Şehir değil, yepyeni bir zihniyet burası
Onu anladım Neom'da geçirdiğim bir hafta içinde. Burası yeni
zihniyet, yeni dünya, gelmekte olan gelecek!
Bir de oradayken neyi gördüm biliyor musunuz? Hayal etmeye ve
statükolara karşı gelmeye cesaretiniz varsa, en çılgın hayaller
bile gerçek oluyor.
Neom'da gelecek başlamış bile, hayallerle gerçekler birbirine
karışmış ve insanoğlunun potansiyeli ortaya çıkmış.
Ben şimdiden Neom'u gören çok şanslı 50 bin kişiden biri oldum.
Şehirde yaşam da turizm de 2026 itibari ile başlayacak.
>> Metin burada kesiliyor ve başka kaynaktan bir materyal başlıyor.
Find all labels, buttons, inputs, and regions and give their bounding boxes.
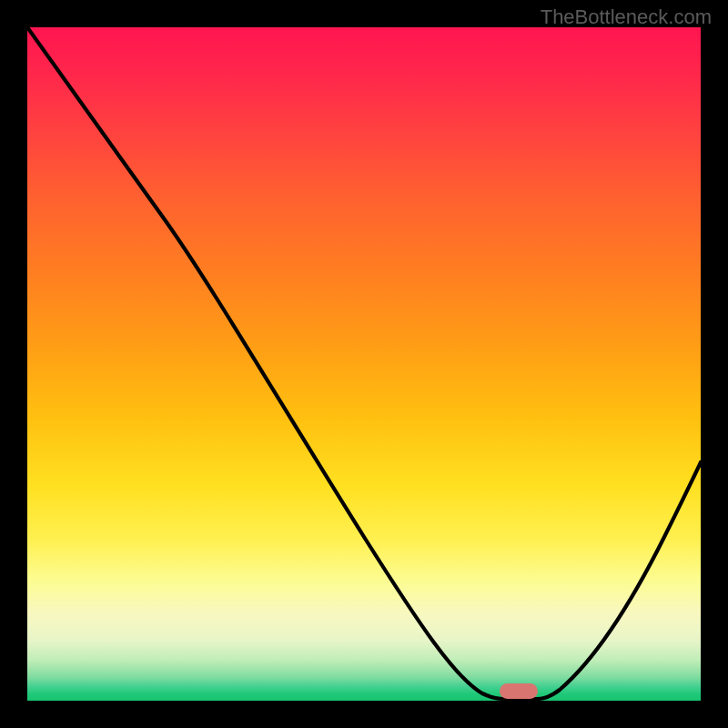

Sindalah'da açılacak olan tam 26 Michelin yıldızlı restorana
rezervasyon yapmak isterseniz, 2 senecik daha sabredin.
Fatih Türkmenoğlu kimdir?
Fatih Türkmenoğlu İstanbul'da
doğdu. Boğaziçi Üniversitesi Psikolojik Danışmanlık bölümünden
mezun olduktan sonra New York Üniversitesi'nde 'işletme
diploması' programını bitirdi.
University of Michigan'da bir yıl 'konuk gazeteci' olarak
seminerler verdi. Northwestern Üniversitesi'nde Ortadoğu
bölümünde araştırma yaptı. Kent Üniversitesi'nde 'klinik
psikoloji' yüksek lisansı yaptı. Çeşitli terapi eğitimleri aldı,
almaya da devam ediyor.
Gazeteciliğe 1995 yılında Sabah grubunda başladı. Sabah ve Yeni
Yüzyıl gazeteleri ile Aktüel, Esquire, Cosmopolitan dergilerinde
gezi, izlenim yazıları yazdı, çok sayıda röportaj yaptı.
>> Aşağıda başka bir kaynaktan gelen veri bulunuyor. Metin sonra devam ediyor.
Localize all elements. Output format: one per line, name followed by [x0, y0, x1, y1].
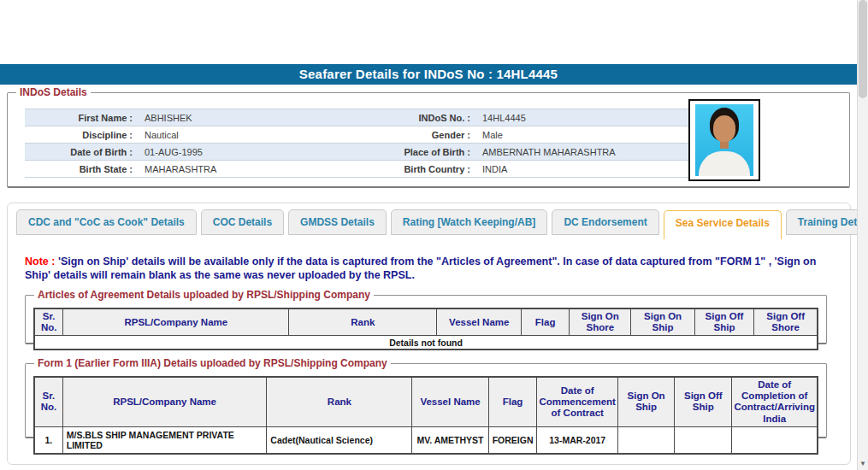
- cell-sign-on-ship: [617, 426, 674, 454]
- page-title: Seafarer Details for INDoS No : 14HL4445: [0, 64, 857, 85]
- tab-cdc-coc-as-cook-details[interactable]: CDC and "CoC as Cook" Details: [16, 209, 197, 235]
- col-sign-on-ship: Sign On Ship: [617, 377, 674, 426]
- scrollbar-thumb[interactable]: [859, 0, 867, 98]
- col-date-of-commencement: Date of Commencement of Contract: [537, 377, 617, 426]
- tab-panel: CDC and "CoC as Cook" Details COC Detail…: [7, 203, 851, 465]
- indos-no-label: INDoS No. :: [363, 109, 475, 126]
- cell-sr-no: 1.: [34, 426, 62, 454]
- col-flag: Flag: [522, 308, 570, 336]
- tab-rating-watch-keeping-ab[interactable]: Rating [Watch Keeping/AB]: [391, 209, 548, 235]
- cell-date-of-completion: [732, 426, 818, 454]
- col-vessel-name: Vessel Name: [437, 308, 522, 336]
- col-rank: Rank: [267, 377, 412, 426]
- vertical-scrollbar[interactable]: ▼: [857, 0, 868, 470]
- seafarer-photo-image: [695, 104, 753, 176]
- articles-of-agreement-legend: Articles of Agreement Details uploaded b…: [34, 289, 374, 301]
- note-prefix: Note :: [25, 256, 55, 267]
- tab-training-details[interactable]: Training Details: [786, 209, 868, 235]
- col-vessel-name: Vessel Name: [412, 377, 488, 426]
- date-of-birth-value: 01-AUG-1995: [138, 144, 363, 161]
- table-row: Details not found: [34, 336, 818, 350]
- articles-of-agreement-section: Articles of Agreement Details uploaded b…: [25, 289, 827, 344]
- place-of-birth-value: AMBERNATH MAHARASHTRA: [475, 144, 690, 161]
- seafarer-details-page: Seafarer Details for INDoS No : 14HL4445…: [0, 0, 868, 470]
- articles-of-agreement-table: Sr. No. RPSL/Company Name Rank Vessel Na…: [33, 308, 818, 350]
- date-of-birth-label: Date of Birth :: [25, 144, 138, 161]
- tab-coc-details[interactable]: COC Details: [201, 209, 284, 235]
- col-sr-no: Sr. No.: [34, 308, 63, 336]
- indos-details-table: First Name : ABHISHEK INDoS No. : 14HL44…: [25, 109, 690, 178]
- note-text: Note : 'Sign on Ship' details will be av…: [25, 255, 836, 283]
- cell-sign-off-ship: [675, 426, 732, 454]
- table-row: First Name : ABHISHEK INDoS No. : 14HL44…: [25, 109, 690, 126]
- table-header-row: Sr. No. RPSL/Company Name Rank Vessel Na…: [34, 308, 818, 336]
- cell-rank: Cadet(Nautical Science): [267, 426, 412, 454]
- col-rpsl-company-name: RPSL/Company Name: [63, 308, 289, 336]
- scrollbar-down-arrow-icon[interactable]: ▼: [858, 461, 868, 467]
- indos-details-legend: INDoS Details: [16, 86, 91, 98]
- cell-rpsl-company-name: M/S.BLS SHIP MANAGEMENT PRIVATE LIMITED: [62, 426, 267, 454]
- birth-country-value: INDIA: [475, 161, 690, 178]
- first-name-label: First Name :: [25, 109, 138, 126]
- cell-vessel-name: MV. AMETHYST: [412, 426, 488, 454]
- discipline-label: Discipline :: [25, 126, 138, 144]
- tabs-bar: CDC and "CoC as Cook" Details COC Detail…: [16, 209, 868, 235]
- seafarer-photo: [688, 99, 760, 181]
- table-row: Birth State : MAHARASHTRA Birth Country …: [25, 161, 690, 178]
- place-of-birth-label: Place of Birth :: [363, 144, 475, 161]
- form1-table: Sr. No. RPSL/Company Name Rank Vessel Na…: [33, 376, 818, 455]
- col-flag: Flag: [488, 377, 537, 426]
- tab-gmdss-details[interactable]: GMDSS Details: [288, 209, 387, 235]
- table-row: Date of Birth : 01-AUG-1995 Place of Bir…: [25, 144, 690, 161]
- gender-label: Gender :: [363, 126, 475, 144]
- col-rank: Rank: [289, 308, 437, 336]
- col-sign-on-ship: Sign On Ship: [631, 308, 694, 336]
- col-sr-no: Sr. No.: [34, 377, 62, 426]
- birth-state-value: MAHARASHTRA: [138, 161, 363, 178]
- birth-state-label: Birth State :: [25, 161, 138, 178]
- table-header-row: Sr. No. RPSL/Company Name Rank Vessel Na…: [34, 377, 818, 426]
- col-sign-off-ship: Sign Off Ship: [694, 308, 754, 336]
- col-date-of-completion: Date of Completion of Contract/Arriving …: [732, 377, 818, 426]
- tab-dc-endorsement[interactable]: DC Endorsement: [552, 209, 658, 235]
- form1-section: Form 1 (Earlier Form IIIA) Details uploa…: [25, 357, 827, 438]
- table-row: 1. M/S.BLS SHIP MANAGEMENT PRIVATE LIMIT…: [34, 426, 818, 454]
- col-sign-off-ship: Sign Off Ship: [675, 377, 732, 426]
- table-row: Discipline : Nautical Gender : Male: [25, 126, 690, 144]
- indos-no-value: 14HL4445: [475, 109, 690, 126]
- tab-sea-service-details[interactable]: Sea Service Details: [664, 210, 782, 239]
- col-sign-off-shore: Sign Off Shore: [754, 308, 818, 336]
- col-rpsl-company-name: RPSL/Company Name: [62, 377, 267, 426]
- first-name-value: ABHISHEK: [138, 109, 363, 126]
- discipline-value: Nautical: [138, 126, 363, 144]
- form1-legend: Form 1 (Earlier Form IIIA) Details uploa…: [34, 357, 391, 369]
- note-body: 'Sign on Ship' details will be available…: [25, 256, 816, 281]
- col-sign-on-shore: Sign On Shore: [570, 308, 631, 336]
- birth-country-label: Birth Country :: [363, 161, 475, 178]
- cell-flag: FOREIGN: [488, 426, 537, 454]
- gender-value: Male: [475, 126, 690, 144]
- cell-date-of-commencement: 13-MAR-2017: [537, 426, 617, 454]
- details-not-found-message: Details not found: [34, 336, 818, 350]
Kuruluş döneminde ilk özel haber kanalı olarak yayına başlayan
NTV'ye geçti. Beş yıl çalıştığı kurumda hazırlayıp sunduğu
programlarla ödüller kazandı. İzleyen dönemde geçtiği CNN Türk
televizyonunda 13 yıl boyunca gezi programları ve belgeseller
hazırladı ve sundu.
Milliyet, Cumhuriyet ve Hürriyet Seyahat için yıllarca yazı
yazdı. CNN International televizyonu için Türkiye'den uzun süre
haber yaptı.
"Her Perşembe Saat 4'te", "Hayat Gezince Güzel", "Türkiye'de
Görülmesi Gereken 101 Yer", "Amerikan Rüyası Tabirleri", "Üç
Kuruş Fazla Olsun Kırmızı Olsun" adlarıyla beş kitabı
yayımlandı.
Moderatör, sunucu olarak da çalışan, şirket yöneticileri ve
bürokratlara sunum teknikleri ve medya ile ilişkiler konularında
danışmanlık yapan ve TedX konuşmacısı olan Türkmenoğlu, uzman
klinik psikolog olarak da danışan kabul ediyor.
ABD ve
Türkiye'de yaşıyor. Evli ve iki kız çocuk babası.